Выбрать главу

— Правда? У вас большой талант. На шее у нее золотой трезубец, а в глазницах, если я не ошибаюсь, настоящий рубин?

— Да ты посмотри какой умник. Глазки у нее как рябина.

— Почему трезубец?

— Потому что она владычица небесная и земная, и так понятно, а что еще и морская — нужно было подчеркнуть.

— Интересно, — Журавлев рассматривал ее внимательно, она казалась ему диковинкой. — Я должен буду изъять вашу поделку вместе с остальными вещами для временного хранения. Не беспокойтесь, я буду обращаться с вещью бережно.

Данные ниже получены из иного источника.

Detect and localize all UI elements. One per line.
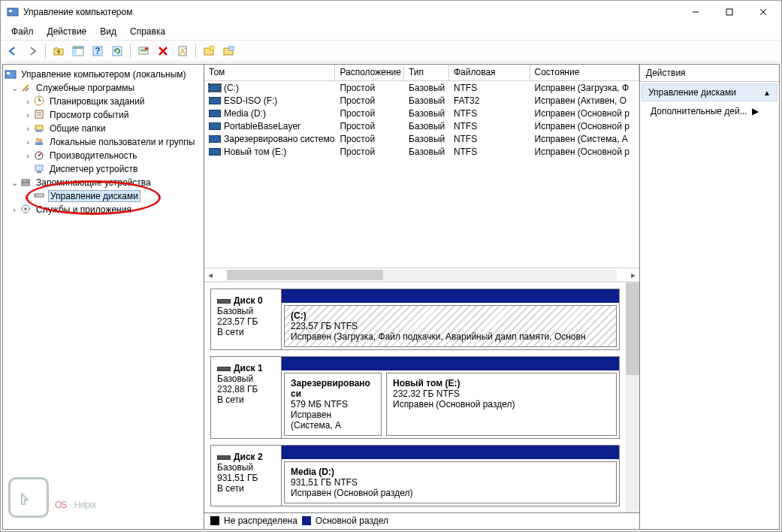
disk-icon [217,299,231,304]
svg-point-37 [39,139,43,143]
actions-pane: Действия Управление дисками ▲ Дополнител… [640,65,779,529]
partition[interactable]: Зарезервировано си579 МБ NTFSИсправен (С… [284,373,382,436]
maximize-button[interactable] [712,2,746,23]
expand-icon[interactable]: › [23,151,33,160]
tree-disk-management[interactable]: Управление дисками [48,190,140,202]
close-button[interactable] [746,2,780,23]
properties-icon[interactable] [174,42,192,60]
svg-rect-42 [35,165,43,171]
disk-info: Диск 0Базовый223,57 ГБВ сети [211,289,282,349]
volume-icon [209,97,221,104]
tree-storage[interactable]: Запоминающие устройства [35,177,152,188]
scroll-right-icon[interactable]: ▸ [627,269,639,281]
services-icon [20,204,32,216]
forward-button[interactable] [23,42,41,60]
horizontal-scrollbar[interactable]: ◂ ▸ [204,268,639,281]
disk-block[interactable]: Диск 2Базовый931,51 ГБВ сетиMedia (D:)93… [210,445,620,506]
scheduler-icon [33,95,45,107]
back-button[interactable] [4,42,22,60]
computer-icon [5,68,17,80]
volume-row[interactable]: ESD-ISO (F:)ПростойБазовыйFAT32Исправен … [204,94,639,107]
col-type[interactable]: Тип [404,65,449,81]
collapse-icon[interactable]: ⌄ [9,178,20,188]
svg-point-41 [38,155,40,156]
title-bar: Управление компьютером [1,1,781,23]
expand-icon[interactable]: › [23,97,33,106]
volume-row[interactable]: Новый том (E:)ПростойБазовыйNTFSИсправен… [204,145,639,158]
svg-rect-45 [22,183,29,186]
col-volume[interactable]: Том [204,65,335,81]
settings-icon[interactable] [134,42,152,60]
performance-icon [33,150,45,162]
tree-performance[interactable]: Производительность [48,150,138,161]
volume-icon [209,135,221,143]
svg-point-50 [24,207,27,210]
help-icon[interactable]: ? [89,42,107,60]
vertical-scrollbar[interactable] [626,283,639,514]
disk-block[interactable]: Диск 1Базовый232,88 ГБВ сетиЗарезервиров… [210,356,620,439]
tree-device-manager[interactable]: Диспетчер устройств [48,164,139,174]
delete-icon[interactable] [154,42,172,60]
tree-event-viewer[interactable]: Просмотр событий [48,110,130,120]
svg-point-48 [35,195,37,196]
volume-list[interactable]: Том Расположение Тип Файловая система Со… [204,65,639,283]
users-icon [33,136,45,148]
svg-rect-1 [9,10,12,12]
svg-rect-9 [73,47,83,49]
tree-system-tools[interactable]: Служебные программы [35,83,136,93]
app-icon [7,6,19,18]
device-manager-icon [33,163,45,175]
tree-shared-folders[interactable]: Общие папки [48,123,107,134]
minimize-button[interactable] [678,2,712,23]
svg-point-16 [145,47,148,50]
storage-icon [20,177,32,189]
svg-point-34 [36,129,39,132]
partition[interactable]: Новый том (E:)232,32 ГБ NTFSИсправен (Ос… [386,373,617,436]
menu-action[interactable]: Действие [41,25,93,38]
menu-view[interactable]: Вид [94,25,122,38]
volume-row[interactable]: PortableBaseLayerПростойБазовыйNTFSИспра… [204,119,639,132]
actions-more[interactable]: Дополнительные дей... ▶ [640,103,779,119]
tree-services-apps[interactable]: Службы и приложения [35,204,133,215]
collapse-icon[interactable]: ▲ [763,89,771,97]
tree-root[interactable]: Управление компьютером (локальным) [20,69,188,80]
list-header: Том Расположение Тип Файловая система Со… [204,65,639,81]
up-icon[interactable] [50,42,68,60]
refresh-icon[interactable] [108,42,126,60]
expand-icon[interactable]: › [9,205,20,214]
menu-file[interactable]: Файл [5,25,40,38]
toolbar: ? [1,40,781,62]
tree-task-scheduler[interactable]: Планировщик заданий [48,96,146,107]
svg-text:?: ? [95,46,100,56]
disk-block[interactable]: Диск 0Базовый223,57 ГБВ сети(C:)223,57 Г… [210,289,620,350]
tools-icon [20,82,32,94]
navigation-tree[interactable]: Управление компьютером (локальным) ⌄ Слу… [3,65,204,529]
new-icon[interactable] [200,42,218,60]
disk-graphical-view[interactable]: Диск 0Базовый223,57 ГБВ сети(C:)223,57 Г… [204,283,639,529]
partition[interactable]: Media (D:)931,51 ГБ NTFSИсправен (Основн… [284,461,617,503]
svg-point-46 [28,180,29,182]
tree-local-users[interactable]: Локальные пользователи и группы [48,137,196,147]
disk-header-bar [282,357,619,370]
volume-row[interactable]: Media (D:)ПростойБазовыйNTFSИсправен (Ос… [204,107,639,119]
menu-help[interactable]: Справка [124,25,171,38]
collapse-icon[interactable]: ⌄ [9,83,20,93]
actions-section[interactable]: Управление дисками ▲ [642,83,777,101]
volume-row[interactable]: (C:)ПростойБазовыйNTFSИсправен (Загрузка… [204,81,639,94]
col-status[interactable]: Состояние [530,65,639,81]
svg-point-35 [39,129,42,132]
legend: Не распределена Основной раздел [204,512,639,527]
expand-icon[interactable]: › [23,110,33,119]
scroll-left-icon[interactable]: ◂ [204,269,216,281]
volume-icon [209,84,221,92]
expand-icon[interactable]: › [23,138,33,147]
volume-icon [209,122,221,130]
show-hide-tree-icon[interactable] [69,42,87,60]
expand-icon[interactable]: › [23,124,33,133]
col-layout[interactable]: Расположение [335,65,404,81]
col-fs[interactable]: Файловая система [449,65,530,81]
partition[interactable]: (C:)223,57 ГБ NTFSИсправен (Загрузка, Фа… [284,305,617,347]
volume-row[interactable]: Зарезервировано системойПростойБазовыйNT… [204,132,639,145]
shared-folders-icon [33,122,45,135]
attach-icon[interactable] [219,42,237,60]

— Разве моя игрушка может кому-нибудь навредить? А говоришь, что это я вор.

Журавлев проигнорировал мои слова, он увлеченно рассматривал на мою птичку со всех сторон, а потом достал чистый платок, аккуратно ее завернул и укрыл во внутреннем кармане своей шинели.

Глава 4. Вещественное доказательство

То, что Иван — талантливый человек, было очевидно. Не имея возможности происхождением получить образование в связи со своим крестьянским, он довольно хорошо говорил, и несмотря на кривляния, казался умным молодым человеком. Свой талант он использовал во вред, в этом состояла его основная трагедия, и тем не менее нельзя было не признать, что получить славу грозы Омской области в возрасте без малого двадцати четырех лет было впечатляюще. Если бы Иван родился и рос в справедливом обществе, вероятно, он не пошел бы по этой кривой дорожке и использовал свои таланты для созидания, а не разрушения. Эта птица, вырезанная из дерева, была тому подтверждением. Она поражала не сколько аляповатостью вставки украшения из драгоценного металла и камня, сколько искусностью выполнения. Казалось очевидным, что это именно сорока, а не ворона или галка, и это было удивительным.

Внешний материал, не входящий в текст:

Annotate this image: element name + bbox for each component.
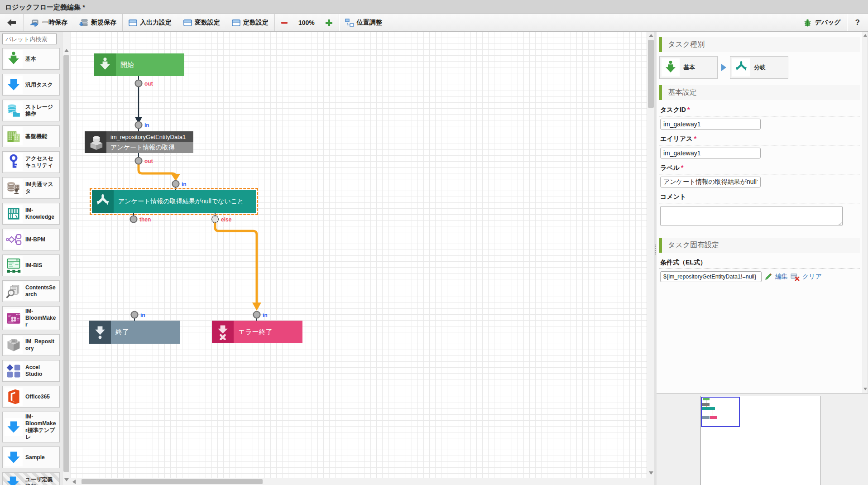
canvas-vertical-scrollbar[interactable] bbox=[647, 32, 655, 478]
palette-item-platform[interactable]: 基盤機能 bbox=[2, 125, 60, 147]
palette-search-input[interactable] bbox=[2, 34, 57, 44]
task-type-tile-basic[interactable]: 基本 bbox=[659, 56, 718, 79]
back-arrow-icon bbox=[7, 18, 16, 27]
palette-item-office365[interactable]: Office365 bbox=[2, 386, 60, 408]
scroll-down-icon[interactable] bbox=[863, 388, 867, 390]
comment-textarea[interactable] bbox=[660, 206, 843, 226]
inspector-scrollbar[interactable] bbox=[863, 32, 868, 393]
canvas-hscroll-thumb[interactable] bbox=[82, 479, 263, 484]
debug-button[interactable]: デバッグ bbox=[797, 14, 846, 32]
port-label-in: in bbox=[144, 122, 149, 129]
help-button[interactable]: ? bbox=[847, 14, 868, 32]
edge-task-gateway[interactable] bbox=[139, 164, 176, 177]
io-settings-button[interactable]: 入出力設定 bbox=[123, 14, 177, 32]
arrow-right-icon bbox=[721, 64, 726, 71]
palette-item-im-bloommaker[interactable]: IM-BloomMaker bbox=[2, 306, 60, 330]
port-start-out[interactable] bbox=[135, 80, 142, 87]
tiles-icon bbox=[5, 362, 23, 380]
task-node-id: im_repositoryGetEntityData1 bbox=[106, 131, 193, 142]
variable-settings-button[interactable]: 変数設定 bbox=[177, 14, 226, 32]
palette-item-sample[interactable]: Sample bbox=[2, 447, 60, 468]
basic-arrow-icon bbox=[662, 58, 680, 77]
palette-item-im-knowledge[interactable]: IM-Knowledge bbox=[2, 203, 60, 225]
task-id-input[interactable] bbox=[660, 119, 761, 130]
palette-item-storage[interactable]: ストレージ操作 bbox=[2, 100, 60, 121]
back-button[interactable] bbox=[0, 14, 23, 32]
node-start[interactable]: 開始 bbox=[94, 53, 184, 76]
label-input[interactable] bbox=[660, 177, 761, 187]
palette-scrollbar[interactable] bbox=[62, 32, 70, 485]
port-label-in: in bbox=[140, 312, 145, 318]
palette-item-contents-search[interactable]: ContentsSearch bbox=[2, 280, 60, 302]
scroll-up-icon[interactable] bbox=[64, 49, 69, 52]
palette-item-accel-studio[interactable]: Accel Studio bbox=[2, 360, 60, 382]
node-end[interactable]: 終了 bbox=[89, 321, 180, 344]
position-adjust-label: 位置調整 bbox=[357, 19, 382, 27]
palette-scrollbar-thumb[interactable] bbox=[63, 55, 69, 472]
green-grid-icon bbox=[5, 127, 23, 145]
scroll-down-icon[interactable] bbox=[64, 478, 69, 481]
label-label: ラベル* bbox=[659, 164, 860, 174]
bug-icon bbox=[803, 19, 812, 27]
error-end-node-icon bbox=[212, 321, 234, 343]
port-task-in[interactable] bbox=[135, 122, 142, 129]
port-end-in[interactable] bbox=[131, 312, 138, 318]
port-gateway-in[interactable] bbox=[173, 181, 179, 187]
port-task-out[interactable] bbox=[135, 158, 142, 164]
palette-item-im-bis[interactable]: IM-BIS bbox=[2, 255, 60, 276]
port-error-in[interactable] bbox=[254, 312, 260, 318]
condition-edit-link[interactable]: 編集 bbox=[775, 273, 788, 281]
node-task-repository-get-entity[interactable]: im_repositoryGetEntityData1 アンケート情報の取得 bbox=[85, 131, 193, 153]
port-gateway-then[interactable] bbox=[130, 216, 137, 223]
minimap-viewport[interactable] bbox=[701, 397, 740, 427]
position-adjust-button[interactable]: 位置調整 bbox=[339, 14, 388, 32]
section-task-type-label: タスク種別 bbox=[668, 40, 705, 49]
position-adjust-icon bbox=[345, 19, 354, 27]
constant-settings-label: 定数設定 bbox=[243, 19, 269, 27]
flow-canvas[interactable]: out in out in then else in in 開始 im_repo… bbox=[70, 32, 647, 478]
minimap[interactable] bbox=[700, 396, 820, 485]
zoom-out-button[interactable] bbox=[275, 14, 294, 32]
window-icon bbox=[183, 19, 192, 27]
palette-item-im-common-master[interactable]: IM共通マスタ bbox=[2, 177, 60, 199]
temp-save-button[interactable]: 一時保存 bbox=[24, 14, 73, 32]
green-window-icon bbox=[5, 256, 23, 274]
node-gateway-selected[interactable]: アンケート情報の取得結果がnullでないこと bbox=[92, 190, 256, 213]
zoom-in-button[interactable] bbox=[319, 14, 339, 32]
palette-item-user-defined-add[interactable]: ユーザ定義追加 bbox=[2, 472, 60, 485]
palette-item-bloommaker-template[interactable]: IM-BloomMaker標準テンプレ bbox=[2, 412, 60, 442]
required-marker: * bbox=[681, 164, 683, 171]
palette-item-generic-task[interactable]: 汎用タスク bbox=[2, 74, 60, 96]
condition-clear-link[interactable]: クリア bbox=[802, 273, 822, 281]
edge-else-error[interactable] bbox=[215, 222, 257, 303]
scroll-left-icon[interactable] bbox=[72, 480, 76, 484]
canvas-vscroll-thumb[interactable] bbox=[648, 40, 654, 108]
scroll-up-icon[interactable] bbox=[863, 34, 867, 37]
port-label-out: out bbox=[144, 158, 153, 164]
palette-item-access-security[interactable]: アクセスセキュリティ bbox=[2, 151, 60, 173]
palette-item-im-repository[interactable]: IM_Repository bbox=[2, 334, 60, 356]
section-task-specific: タスク固有設定 bbox=[659, 238, 860, 253]
bookshelf-icon bbox=[5, 205, 23, 223]
required-marker: * bbox=[687, 106, 690, 113]
canvas-horizontal-scrollbar[interactable] bbox=[70, 478, 654, 485]
comment-label: コメント bbox=[659, 193, 860, 203]
port-gateway-else[interactable] bbox=[212, 216, 219, 223]
blue-arrow-icon bbox=[5, 448, 23, 466]
scroll-up-icon[interactable] bbox=[649, 34, 653, 37]
toolbar: 一時保存 新規保存 入出力設定 変数設定 定数設定 10 bbox=[0, 14, 868, 32]
minimap-node-end bbox=[702, 416, 710, 419]
debug-label: デバッグ bbox=[815, 19, 840, 27]
palette-item-basic[interactable]: 基本 bbox=[2, 48, 60, 70]
alias-input[interactable] bbox=[660, 148, 761, 158]
constant-settings-button[interactable]: 定数設定 bbox=[226, 14, 274, 32]
scroll-down-icon[interactable] bbox=[649, 471, 653, 475]
new-save-button[interactable]: 新規保存 bbox=[73, 14, 122, 32]
section-basic-label: 基本設定 bbox=[668, 88, 697, 97]
palette-item-im-bpm[interactable]: IM-BPM bbox=[2, 229, 60, 250]
condition-input[interactable] bbox=[660, 271, 762, 282]
new-save-label: 新規保存 bbox=[91, 19, 116, 27]
node-error-end[interactable]: エラー終了 bbox=[212, 321, 302, 343]
palette-panel: 基本 汎用タスク ストレージ操作 bbox=[0, 32, 62, 485]
task-type-tile-branch[interactable]: 分岐 bbox=[730, 56, 788, 79]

— Я говорю, что ты — вор, собака красная.

Своим грубым замечанием он застал меня врасплох.

— Что?

Иван и раньше вел себя неприветливо, но оскорбления его были преимущественно косвенными, видимо, я его разозлил. Он смотрел исподлобья и чуть кривился, будто собирался на меня напасть.

— Украл мою птичку с рубиновыми глазами. Это потому, что камни кумачовые, как твои флаги, иль потому, что драгоценные?

— Прошу вас, это низко. Я был бы рад не забирать ваши вещи, как и рад был бы тому, если бы мне вовсе не пришлось вас вести на суд, но обстоятельства диктуют мне временно изъять ваши вещи.

— Временно? А ты, что ль, вернуть собираешься их мне? Закопать вместе со мной в расстрельной яме?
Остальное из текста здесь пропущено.